Action item = Use the entries below and reproduce exactly the lines from the one containing "Circuit Breakers - New, Used & Obsolete" down to the one containing "e Transformers. We", both of them included.

Supplied material =
--------------------------------
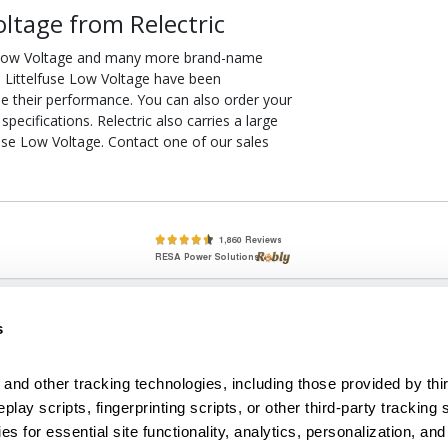
oltage from Relectric
e Low Voltage and many more brand-name
50 Littelfuse Low Voltage have been
ee their performance. You can also order your
ecifications. Relectric also carries a large
use Low Voltage. Contact one of our sales
lete, New & Used Circuit Breakers - Cutler Hammer Westinghouse &
s
Circuit Breakers - New, Used & Obsolete
Small Business Relationships. Big Business Reliability.
and other tracking technologies, including those provided by thir
lay scripts, fingerprinting scripts, or other third-party tracking s
econditioned used and obsolete circuit breakers, electrical distributi
es for essential site functionality, analytics, personalization, and
e Transformers. We specialize in hard-to-find circuit breakers from 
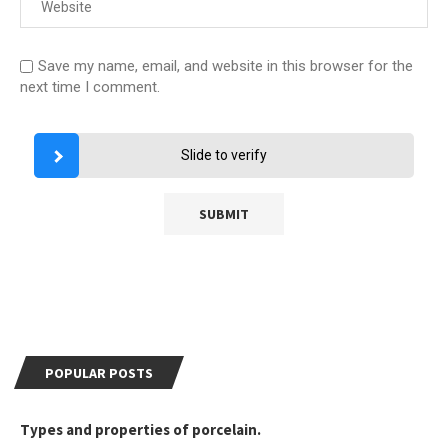
Save my name, email, and website in this browser for the
next time I comment.
Slide to verify
POPULAR POSTS
Types and properties of porcelain.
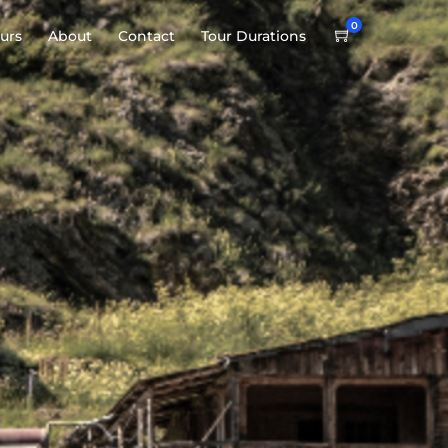
0
urs
About
Contact
Tour Durations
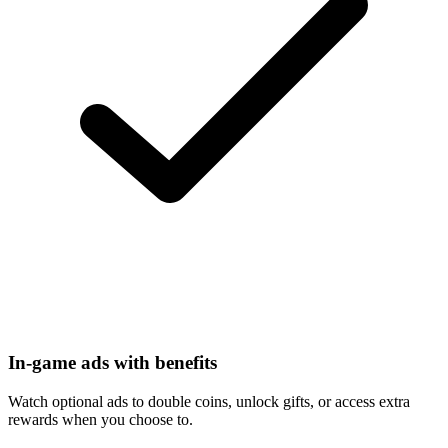
In-game ads with benefits
Watch optional ads to double coins, unlock gifts, or access extra
rewards when you choose to.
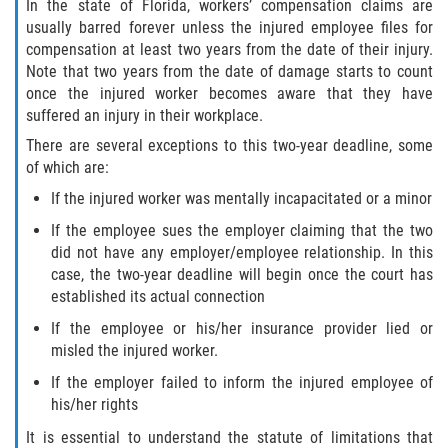
In the state of Florida, workers’ compensation claims are
usually barred forever unless the injured employee files for
Bellair-Meadowbrook Terrace
compensation at least two years from the date of their injury.
Note that two years from the date of damage starts to count
Lakeside
once the injured worker becomes aware that they have
suffered an injury in their workplace.
Asbury Lake
There are several exceptions to this two-year deadline, some
of which are:
Fleming Island
If the injured worker was mentally incapacitated or a minor
Middleburg
If the employee sues the employer claiming that the two
did not have any employer/employee relationship. In this
case, the two-year deadline will begin once the court has
Orange Park
established its actual connection
Keystone Heights
If the employee or his/her insurance provider lied or
misled the injured worker.
Green Cove Springs
If the employer failed to inform the injured employee of
his/her rights
Penney Farms
It is essential to understand the statute of limitations that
--------------------------------
Answer to the exercise =
Circuit Breakers - New, Used & Obsolete
Small Business Relationships. Big Business Reliability.
and other tracking technologies, including those provided by thir
lay scripts, fingerprinting scripts, or other third-party tracking s
econditioned used and obsolete circuit breakers, electrical distributi
es for essential site functionality, analytics, personalization, and
e Transformers. We specialize in hard-to-find circuit breakers from 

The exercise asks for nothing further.